Data entries:
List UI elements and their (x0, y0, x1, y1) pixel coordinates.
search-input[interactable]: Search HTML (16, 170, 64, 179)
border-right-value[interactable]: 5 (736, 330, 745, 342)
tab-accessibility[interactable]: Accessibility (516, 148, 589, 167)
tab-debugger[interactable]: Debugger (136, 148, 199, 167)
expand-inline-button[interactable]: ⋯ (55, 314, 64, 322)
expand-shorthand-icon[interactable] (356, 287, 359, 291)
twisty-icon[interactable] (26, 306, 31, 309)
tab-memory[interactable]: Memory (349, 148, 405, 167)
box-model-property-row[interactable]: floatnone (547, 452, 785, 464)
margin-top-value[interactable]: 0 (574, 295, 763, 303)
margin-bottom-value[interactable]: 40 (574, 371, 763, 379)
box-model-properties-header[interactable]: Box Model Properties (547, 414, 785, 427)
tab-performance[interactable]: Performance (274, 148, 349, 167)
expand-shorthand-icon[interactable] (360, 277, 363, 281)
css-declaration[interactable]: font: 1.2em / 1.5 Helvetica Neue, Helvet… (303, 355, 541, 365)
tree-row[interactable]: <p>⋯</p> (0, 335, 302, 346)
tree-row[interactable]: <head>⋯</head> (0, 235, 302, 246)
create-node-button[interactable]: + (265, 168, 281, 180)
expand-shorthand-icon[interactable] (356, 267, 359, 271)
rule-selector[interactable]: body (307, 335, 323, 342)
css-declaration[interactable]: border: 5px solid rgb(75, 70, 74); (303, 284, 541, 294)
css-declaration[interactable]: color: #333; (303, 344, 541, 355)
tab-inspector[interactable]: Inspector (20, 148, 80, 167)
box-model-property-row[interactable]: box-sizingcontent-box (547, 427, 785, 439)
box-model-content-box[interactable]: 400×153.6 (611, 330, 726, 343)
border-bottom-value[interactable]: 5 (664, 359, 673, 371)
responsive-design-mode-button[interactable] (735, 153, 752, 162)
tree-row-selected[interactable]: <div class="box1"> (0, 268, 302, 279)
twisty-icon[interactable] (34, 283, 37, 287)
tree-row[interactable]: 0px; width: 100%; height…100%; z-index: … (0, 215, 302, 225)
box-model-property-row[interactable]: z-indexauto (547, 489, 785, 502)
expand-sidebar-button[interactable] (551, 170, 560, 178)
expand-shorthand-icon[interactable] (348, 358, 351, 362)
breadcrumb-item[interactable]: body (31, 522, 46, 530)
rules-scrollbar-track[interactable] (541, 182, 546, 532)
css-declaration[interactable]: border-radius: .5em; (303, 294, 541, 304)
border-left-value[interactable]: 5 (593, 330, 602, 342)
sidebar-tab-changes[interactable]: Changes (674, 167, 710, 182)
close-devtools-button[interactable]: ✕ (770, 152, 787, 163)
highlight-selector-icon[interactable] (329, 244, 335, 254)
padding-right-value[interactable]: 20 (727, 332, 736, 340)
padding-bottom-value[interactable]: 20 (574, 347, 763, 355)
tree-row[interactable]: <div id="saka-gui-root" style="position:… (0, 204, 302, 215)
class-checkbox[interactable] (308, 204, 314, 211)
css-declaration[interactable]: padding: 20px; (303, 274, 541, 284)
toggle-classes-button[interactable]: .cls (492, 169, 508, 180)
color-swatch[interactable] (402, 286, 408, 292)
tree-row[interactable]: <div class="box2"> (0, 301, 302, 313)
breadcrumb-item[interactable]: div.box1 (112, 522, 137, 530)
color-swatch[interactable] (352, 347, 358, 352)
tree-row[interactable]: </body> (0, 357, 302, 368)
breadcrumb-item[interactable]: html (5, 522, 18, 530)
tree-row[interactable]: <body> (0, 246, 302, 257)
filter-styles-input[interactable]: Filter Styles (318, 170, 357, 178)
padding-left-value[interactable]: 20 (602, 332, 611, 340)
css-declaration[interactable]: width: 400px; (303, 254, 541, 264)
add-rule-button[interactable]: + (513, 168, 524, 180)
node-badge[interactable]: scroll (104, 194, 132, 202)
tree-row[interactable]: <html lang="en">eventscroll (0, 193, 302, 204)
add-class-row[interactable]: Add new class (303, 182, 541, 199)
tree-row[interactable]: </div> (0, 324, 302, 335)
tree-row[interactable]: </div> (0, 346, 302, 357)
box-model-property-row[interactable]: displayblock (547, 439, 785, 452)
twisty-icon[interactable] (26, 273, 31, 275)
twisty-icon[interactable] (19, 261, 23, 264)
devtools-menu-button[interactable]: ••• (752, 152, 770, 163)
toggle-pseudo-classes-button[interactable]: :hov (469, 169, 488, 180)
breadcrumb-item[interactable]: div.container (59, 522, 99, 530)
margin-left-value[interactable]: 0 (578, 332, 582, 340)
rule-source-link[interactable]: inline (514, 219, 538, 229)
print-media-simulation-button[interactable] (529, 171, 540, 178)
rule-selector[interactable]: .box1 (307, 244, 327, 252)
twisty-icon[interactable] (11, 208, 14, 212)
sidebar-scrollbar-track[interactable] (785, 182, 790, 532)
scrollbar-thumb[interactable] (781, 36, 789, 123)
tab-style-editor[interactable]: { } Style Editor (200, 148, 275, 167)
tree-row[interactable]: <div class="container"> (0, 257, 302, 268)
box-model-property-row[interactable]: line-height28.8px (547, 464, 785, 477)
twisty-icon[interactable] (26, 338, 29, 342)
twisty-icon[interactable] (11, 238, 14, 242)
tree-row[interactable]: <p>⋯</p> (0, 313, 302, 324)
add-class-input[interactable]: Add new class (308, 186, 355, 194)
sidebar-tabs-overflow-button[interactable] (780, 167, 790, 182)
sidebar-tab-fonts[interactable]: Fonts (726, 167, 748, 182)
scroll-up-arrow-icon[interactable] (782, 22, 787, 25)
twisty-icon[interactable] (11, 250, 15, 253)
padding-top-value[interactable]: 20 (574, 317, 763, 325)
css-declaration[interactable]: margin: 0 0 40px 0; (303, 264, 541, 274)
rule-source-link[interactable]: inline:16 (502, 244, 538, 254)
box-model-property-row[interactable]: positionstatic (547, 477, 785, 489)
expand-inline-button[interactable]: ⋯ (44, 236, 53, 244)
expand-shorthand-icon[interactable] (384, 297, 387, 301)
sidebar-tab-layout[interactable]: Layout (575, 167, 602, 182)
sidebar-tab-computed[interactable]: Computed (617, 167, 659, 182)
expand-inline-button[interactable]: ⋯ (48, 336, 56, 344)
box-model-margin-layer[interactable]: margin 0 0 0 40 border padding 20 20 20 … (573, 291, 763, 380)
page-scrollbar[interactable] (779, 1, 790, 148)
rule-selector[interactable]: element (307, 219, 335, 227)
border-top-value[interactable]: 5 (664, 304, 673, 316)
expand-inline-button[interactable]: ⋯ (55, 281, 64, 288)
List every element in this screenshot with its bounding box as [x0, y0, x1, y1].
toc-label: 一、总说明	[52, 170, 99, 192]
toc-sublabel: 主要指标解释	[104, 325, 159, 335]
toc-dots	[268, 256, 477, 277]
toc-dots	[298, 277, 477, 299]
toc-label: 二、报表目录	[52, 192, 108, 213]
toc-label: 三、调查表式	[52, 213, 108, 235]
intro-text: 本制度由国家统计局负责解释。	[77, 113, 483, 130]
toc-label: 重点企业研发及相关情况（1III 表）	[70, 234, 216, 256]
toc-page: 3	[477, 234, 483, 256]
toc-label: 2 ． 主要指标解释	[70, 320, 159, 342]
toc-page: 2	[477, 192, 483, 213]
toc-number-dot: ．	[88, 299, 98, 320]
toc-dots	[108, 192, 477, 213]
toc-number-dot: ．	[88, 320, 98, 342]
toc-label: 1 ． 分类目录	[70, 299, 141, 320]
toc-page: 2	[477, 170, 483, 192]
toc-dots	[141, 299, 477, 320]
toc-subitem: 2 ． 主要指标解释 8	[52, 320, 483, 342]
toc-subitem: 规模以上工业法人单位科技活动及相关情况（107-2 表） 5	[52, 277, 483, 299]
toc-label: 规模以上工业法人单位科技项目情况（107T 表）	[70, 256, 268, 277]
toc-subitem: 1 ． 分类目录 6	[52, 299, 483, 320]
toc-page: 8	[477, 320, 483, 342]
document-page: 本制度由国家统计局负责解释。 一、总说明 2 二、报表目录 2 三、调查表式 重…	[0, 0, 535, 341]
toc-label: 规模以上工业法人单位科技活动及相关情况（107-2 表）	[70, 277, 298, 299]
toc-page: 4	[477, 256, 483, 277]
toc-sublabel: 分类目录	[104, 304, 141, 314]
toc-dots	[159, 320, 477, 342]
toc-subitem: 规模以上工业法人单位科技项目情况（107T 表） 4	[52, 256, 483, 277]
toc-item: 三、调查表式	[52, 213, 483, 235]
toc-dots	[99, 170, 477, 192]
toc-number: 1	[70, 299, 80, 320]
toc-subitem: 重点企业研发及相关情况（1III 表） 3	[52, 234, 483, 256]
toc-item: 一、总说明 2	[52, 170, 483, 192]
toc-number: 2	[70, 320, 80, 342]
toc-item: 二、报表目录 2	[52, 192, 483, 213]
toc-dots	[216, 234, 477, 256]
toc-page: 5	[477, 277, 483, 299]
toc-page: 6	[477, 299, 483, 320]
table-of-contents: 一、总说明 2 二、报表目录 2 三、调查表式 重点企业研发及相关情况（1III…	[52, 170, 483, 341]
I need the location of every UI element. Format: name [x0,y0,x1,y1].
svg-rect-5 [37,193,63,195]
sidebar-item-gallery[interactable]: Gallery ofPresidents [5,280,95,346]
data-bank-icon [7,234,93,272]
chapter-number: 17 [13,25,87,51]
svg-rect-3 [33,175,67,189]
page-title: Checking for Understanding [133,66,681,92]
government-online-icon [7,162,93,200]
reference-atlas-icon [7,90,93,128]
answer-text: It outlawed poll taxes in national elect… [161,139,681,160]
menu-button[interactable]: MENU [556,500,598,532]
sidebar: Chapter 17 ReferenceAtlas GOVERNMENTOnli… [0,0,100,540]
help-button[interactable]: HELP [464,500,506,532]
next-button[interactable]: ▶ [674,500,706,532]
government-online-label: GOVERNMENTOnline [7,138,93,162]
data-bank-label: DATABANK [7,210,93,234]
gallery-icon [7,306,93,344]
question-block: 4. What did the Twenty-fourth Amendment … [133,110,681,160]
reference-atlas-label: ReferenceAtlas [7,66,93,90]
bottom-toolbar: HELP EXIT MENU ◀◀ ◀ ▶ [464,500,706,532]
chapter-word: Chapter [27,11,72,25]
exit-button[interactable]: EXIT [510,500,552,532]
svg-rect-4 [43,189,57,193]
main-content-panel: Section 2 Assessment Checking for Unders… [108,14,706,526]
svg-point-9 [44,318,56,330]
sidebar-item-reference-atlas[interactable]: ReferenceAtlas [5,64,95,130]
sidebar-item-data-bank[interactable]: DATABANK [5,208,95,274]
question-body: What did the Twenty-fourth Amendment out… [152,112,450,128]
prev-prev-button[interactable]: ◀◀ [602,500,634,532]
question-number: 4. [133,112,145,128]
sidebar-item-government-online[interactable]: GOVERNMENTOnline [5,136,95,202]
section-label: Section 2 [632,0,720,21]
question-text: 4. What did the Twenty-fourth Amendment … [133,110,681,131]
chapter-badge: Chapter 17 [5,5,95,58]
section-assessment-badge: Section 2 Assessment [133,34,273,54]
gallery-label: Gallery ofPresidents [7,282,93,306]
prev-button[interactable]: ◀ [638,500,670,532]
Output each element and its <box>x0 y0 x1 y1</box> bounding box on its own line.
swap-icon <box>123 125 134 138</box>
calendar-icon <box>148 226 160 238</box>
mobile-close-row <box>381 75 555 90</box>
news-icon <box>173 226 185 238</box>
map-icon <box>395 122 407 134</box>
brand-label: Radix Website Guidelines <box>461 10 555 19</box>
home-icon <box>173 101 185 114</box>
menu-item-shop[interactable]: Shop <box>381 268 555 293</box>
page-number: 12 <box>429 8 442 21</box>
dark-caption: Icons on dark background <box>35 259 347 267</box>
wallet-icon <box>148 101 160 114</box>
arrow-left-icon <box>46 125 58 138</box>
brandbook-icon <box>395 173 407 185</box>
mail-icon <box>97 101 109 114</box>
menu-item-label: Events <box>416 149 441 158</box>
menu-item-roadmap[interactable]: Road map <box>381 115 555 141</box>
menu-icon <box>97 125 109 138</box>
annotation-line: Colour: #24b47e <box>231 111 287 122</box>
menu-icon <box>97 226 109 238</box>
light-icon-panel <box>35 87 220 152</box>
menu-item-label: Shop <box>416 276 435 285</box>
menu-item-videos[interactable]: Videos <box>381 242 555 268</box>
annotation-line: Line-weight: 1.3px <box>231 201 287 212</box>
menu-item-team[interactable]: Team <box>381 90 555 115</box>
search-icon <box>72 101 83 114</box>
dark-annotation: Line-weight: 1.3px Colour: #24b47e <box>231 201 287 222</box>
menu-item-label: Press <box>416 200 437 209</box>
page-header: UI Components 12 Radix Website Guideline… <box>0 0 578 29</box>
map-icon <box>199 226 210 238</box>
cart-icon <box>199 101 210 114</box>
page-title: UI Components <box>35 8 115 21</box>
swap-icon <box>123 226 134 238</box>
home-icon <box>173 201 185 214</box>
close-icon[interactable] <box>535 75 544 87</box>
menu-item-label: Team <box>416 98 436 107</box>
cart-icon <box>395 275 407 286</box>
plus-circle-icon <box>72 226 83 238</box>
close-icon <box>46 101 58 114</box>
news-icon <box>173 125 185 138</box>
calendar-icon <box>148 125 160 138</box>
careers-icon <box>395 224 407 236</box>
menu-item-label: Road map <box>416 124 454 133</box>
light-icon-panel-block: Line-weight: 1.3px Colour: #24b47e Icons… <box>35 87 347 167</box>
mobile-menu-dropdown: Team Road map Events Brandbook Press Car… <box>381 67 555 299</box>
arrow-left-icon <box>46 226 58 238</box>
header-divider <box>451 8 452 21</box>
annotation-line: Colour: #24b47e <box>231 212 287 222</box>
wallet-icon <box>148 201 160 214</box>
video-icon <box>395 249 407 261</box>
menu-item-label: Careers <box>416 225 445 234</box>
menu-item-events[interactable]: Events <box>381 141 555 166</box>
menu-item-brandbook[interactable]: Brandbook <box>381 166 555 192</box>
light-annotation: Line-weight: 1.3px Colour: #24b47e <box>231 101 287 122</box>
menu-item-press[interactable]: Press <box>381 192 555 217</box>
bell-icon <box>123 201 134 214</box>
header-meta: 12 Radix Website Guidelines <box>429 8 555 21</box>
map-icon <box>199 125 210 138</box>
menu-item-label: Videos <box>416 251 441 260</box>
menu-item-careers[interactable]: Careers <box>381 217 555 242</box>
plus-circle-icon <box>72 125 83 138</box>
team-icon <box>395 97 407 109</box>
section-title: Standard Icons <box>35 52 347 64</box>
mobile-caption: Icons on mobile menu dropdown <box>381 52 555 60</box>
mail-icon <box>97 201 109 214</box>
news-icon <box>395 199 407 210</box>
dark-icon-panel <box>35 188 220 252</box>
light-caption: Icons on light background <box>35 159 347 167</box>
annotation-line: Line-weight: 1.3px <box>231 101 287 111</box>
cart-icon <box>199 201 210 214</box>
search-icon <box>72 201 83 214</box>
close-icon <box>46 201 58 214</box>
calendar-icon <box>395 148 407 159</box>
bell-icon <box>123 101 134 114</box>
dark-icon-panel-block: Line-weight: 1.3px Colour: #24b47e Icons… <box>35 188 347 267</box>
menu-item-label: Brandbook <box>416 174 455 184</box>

#### EXERCISE DIRECTIONS:
Scan the entries above for the string "规模以上工业法人单位科技项目情况" and copy each line that contains it.

#### SOLUTION TO THIS TASK:
toc-label: 规模以上工业法人单位科技项目情况（107T 表）	[70, 256, 268, 277]
toc-subitem: 规模以上工业法人单位科技项目情况（107T 表） 4	[52, 256, 483, 277]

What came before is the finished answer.